急速に進歩するIT業界で、最先端のテクノロジーを活用したソリューションを提供している株式会社テラスカイ。2011年に設立5周年をむかえた同社の代表取締役社長 佐藤 秀哉氏に技術者を中心とした組織作りついてお話を伺いました。


樋口:
御社は今年で設立5周年を迎えられていますね。組織作りというのは長期的な視点が必要だと思いますが、御社はどのように組織を作っていきたいとお考えですか?

佐藤:
日本社会の場合、残念ながらまだ人材が流動化しているとは言えません。一口に「優秀」と言っても色々な定義がありますが、私どものような規模の小さい会社が優秀な人材を採用するのは難しいのが実態です。それを打破する方法として、2つの方法に取り組んでいます。一つは中途採用での認知度を上げて、より多くの人に興味を持ってもらい、良い人材に来ていただくこと、もう一つは新卒を採用することです。

新卒採用は採用から一人前になるまで数年かかる長期的な投資です。特に技術が必要な職種の場合、中途採用の優位性が高いとも思うのですが、なぜ新卒採用に取り組まれるのでしょうか。

私たちの属するIT業界で活躍するには若いうちにかなりの時間をかけて基礎を作らなければなりません。特にエンジニアは20代の努力や経験がその後のキャリアを左右すると言っても過言ではなく、40歳から始めたのでは、残念ながらいくら勉強をしても大成しないのです。ですから、20代をどのように過ごしたかが非常に重要なのです。もちろん他の企業で教育を受けた方が中途として入社してくださると、初期教育が必要ないというメリットはあります。しかし日本の場合はいくら転職が一般化したとは言え、転職を選択するにはそれなりの理由があります。いい理由で転職するケースよりも、やはり後ろ向きの理由が多いのが実態ですし、そのような人は20代の過ごし方も様々です。そこで中途採用だけではなく、新卒にもチャレンジしていこうと新卒採用を始めました。

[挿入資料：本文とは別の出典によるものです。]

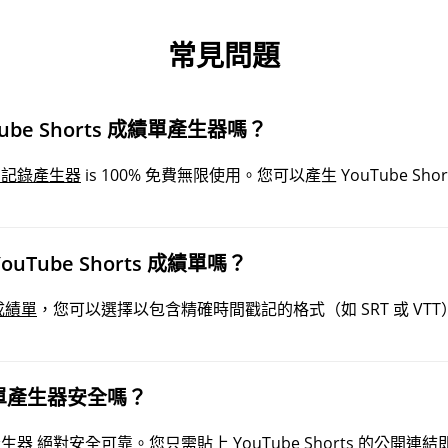
常見問題
be Shorts 成績單產生器嗎？
 文字記錄產生器
is 100% 免費無限使用。您可以產生 YouTube S
Tube Shorts 成績單嗎？
 成績單
，您可以選擇以包含精確時間戳記的格式（如 SRT 或 V
 成績單產生器安全嗎？
錄產生器
絕對安全可靠。您只需貼上 YouTube Shorts 的公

新卒採用で成長する可能性のある人材を確保し、20代のうちから育てていくということですね。

また、新卒採用には可能性のある人材の確保だけではなく、組織の活性化も期待しています。後輩が入ってきて自分が指導する立場になると学ぶことは多くあります。たとえば、指導スキルの向上はもちろん、教えることで自分の知識をまとめなおしますので自身のスキル向上にもつながります。またそれによって社員のモチベーションアップも期待できます。しかし、中途採用ばかりしているといつまでたっても経験のある上の年齢層ばかり入社することになりますので、若手の育成を考えるとあまり良い環境とは言えません。もちろん新卒入社社員が戦力化するまでには中途入社社員よりも時間もコストもかかりますが、私は社員には「この会社でずっと働きたいな」と思ってほしいのです。ですから当社では少人数の採用を毎年続けていくことが現存の社員に成長の場を与え、組織を活性化させるのに適しているのではないかと考え、取り組んでいる次第です。

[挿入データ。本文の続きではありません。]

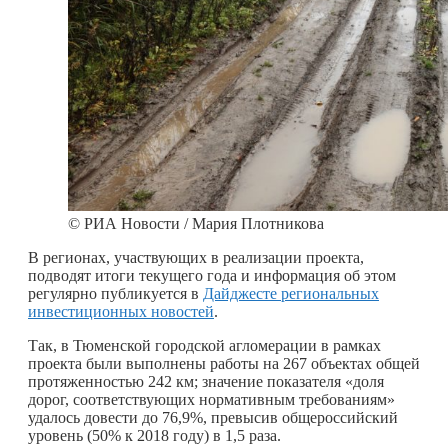
© РИА Новости / Мария Плотникова
В регионах, участвующих в реализации проекта,
подводят итоги текущего года и информация об этом
регулярно публикуется в
Дайджесте региональных
инвестиционных новостей
.
Так, в Тюменской городской агломерации в рамках
проекта были выполнены работы на 267 объектах общей
протяженностью 242 км; значение показателя «доля
дорог, соответствующих нормативным требованиям»
удалось довести до 76,9%, превысив общероссийский
уровень (50% к 2018 году) в 1,5 раза.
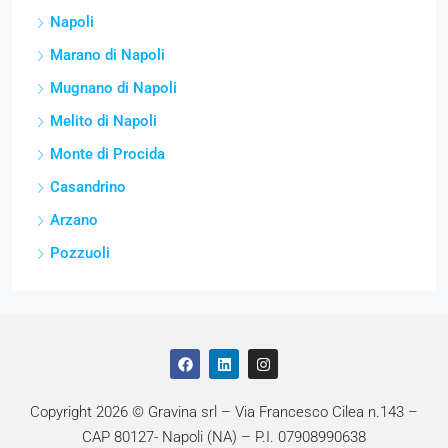
Napoli
Marano di Napoli
Mugnano di Napoli
Melito di Napoli
Monte di Procida
Casandrino
Arzano
Pozzuoli
Copyright 2026 © Gravina srl – Via Francesco Cilea n.143 –
CAP 80127- Napoli (NA) – P.I. 07908990638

ところで新卒採用ですと中途採用とは異なり、スキルという指標では測れないと思うのですが、どのような人材を採用したいとお考えですか。

私自身は根本的な人としてのマインドを見ていますが、最重要視しているのは社員が一緒に働きやすいか、ということです。ですから実際には私の意見よりも役員2名の意見を尊重しています。役員が見ているのは深く物事を追求できる人材かどうかということです。実際に採用された人材を見ると、みんな全体的なバランスが良いというよりも、どこか尖ったところのある人材です。

社長は大きな指針だけ出し、最終的には社員の方々に任せていらっしゃるのですね。

実際に過去に何人か独立を志望する方が応募してこられましたが、重要なのはその理由です。独立をしたい、という人の考えを突き詰めていくと、大物になりたい、お金持ちになりたいという軽い気持ちの人も少なくありません。一方で何かに対してこだわりがあり、それを実現するための手段として独立を選ぶ人もいます。なかなかそれを説明できる人は多くありませんが、話を聞いていて後者の方だとわかるといいなと思いますね。ただし独立を志向している人には、まずは組織の一員として所属し、組織や経済、社会の仕組みを理解した上で独立することを勧めています。私自身も、IBMに14年間勤めていましたが、そこで学んだことがとても多いですから。会社の仕組みにしても、評価制度にしても、仕事の内容も当社の基本的な考え方は全てIBMに近いです。また自分の仕事の進め方や社会に対する価値観もIBMでの教えに影響されていると思います。また同社ご出身の先輩が多いといった点でもIBMに入社してよかったと思っています。